Home Destructions and Arrests: How Can Iranians Help Baha'is?

August 8, 2022
Roghiyeh Rezaei
8 min read
A Baha’i woman in Roshankouh village cries as her home is destroyed
A Baha’i woman in Roshankouh village cries as her home is destroyed
Government agents used heavy equipment to destroy the homes of Baha’is in Roshankouh
Government agents used heavy equipment to destroy the homes of Baha’is in Roshankouh
A Baha’i home destroyed by government agents in the village of Roshankouh
Baha’i homes in the village of Roshankouh were destroyed by government agents
Baha’i homes in the village of Roshankouh were destroyed by government agents

On August 3, around 200 agents from various government agencies raided the village of Roshankouh, near Sari, the provincial capital of Mazandaran, and destroyed six homes belonging to Baha’i villagers. Human rights organizations reported that agents had gathered the villagers in one place, confiscated their mobile phones so that they could not take pictures or film the events; nevertheless, a few short videos of the attacks were posted online, showing children and the elderly crying.
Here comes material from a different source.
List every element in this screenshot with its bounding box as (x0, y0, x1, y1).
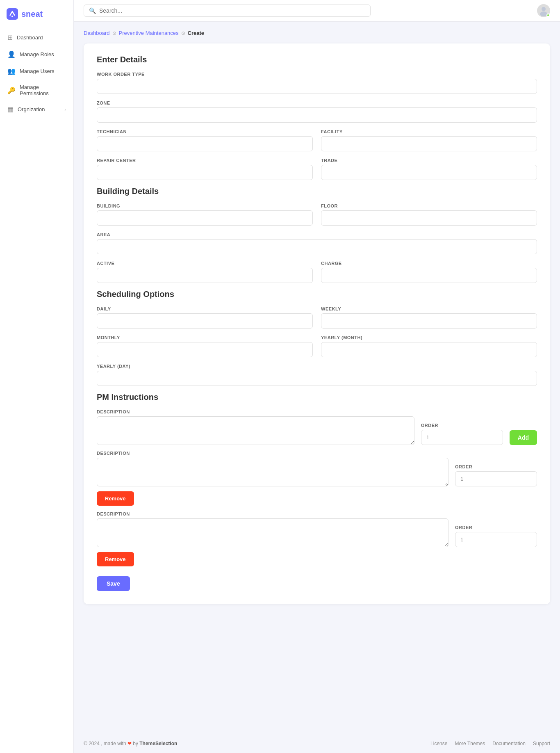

But last week was not the first time that Baha’is homes and properties in Iran have been seized or destroyed. Iranian officials try to justify these extensive violations of the human rights of the Baha’is with false charges such as by claiming the Baha’is are spies.

What can Iranians inside the country or abroad can do to prevent the repetition of such tragedies? We asked Musa Barzin Khalifelou, a lawyer, and IranWire’s legal advisor.

The Attack on Roshankouh Village

“This is the home of Mr. Sabetian. Last year they came and destroyed part of it and now they have razed it to the ground,” says a woman in a film of the attack on Roshankouh that has been posted online. The homes of at least three Baha’i families, including the one belonging to Sabetian family, were among those destroyed by the Iranian authorities without warning last week.

Videos of the attacks show excavators with hydraulic rams used destroy the homes. According to the website Human Rights Activists News Agency, or HRANA, at least six houses belonging to Baha’is were destroyed.

Police special forces, security police and Ministry of Agricultural officials also “grabbed about 20 hectares of farmland and installed barbed wire fences around them,” reported HRANA. And they arrested a Baha’i villager by the name of Farid Alavi and beat an elderly Baha’i. A source told HRANA that the agents used pepper spray against those who resisted.

Islamic Republic officials themselves confirmed the attack. Salman Sattari, governor of Sari’s Chahar Dangeh District, claimed that the homes were destroyed because they had encroached on public land outside the boundaries of the village.

“Eight warrants were executed in the village of Roshankouh and 20 hectares of public land were freed,” said Nasser Akbarzadeh, special representative of Mazandaran’s provincial government for fighting encroachment on forests.

The attack coincides with a new wave of persecution of Baha’is in recent weeks. On July 31, tens of Baha’is in various Iranian cities were arrested and the next day the Intelligence Ministry accused them of “spying for Israel” and “the organized promotion of anti-hijab [activities]”.

Destruction of Baha’i homes and confiscation of their properties goes back years. In 2010, homes belonging to some 50 Baha’i families were demolished and burned in the village of Ivel, in the same district in Mazandaran. And in late 2020, two Iranian courts issued orders that declared ownership of lands by 27 Baha’is in the same village to be illegal. Court documents indicated that the confiscation of their land was due to their religious beliefs.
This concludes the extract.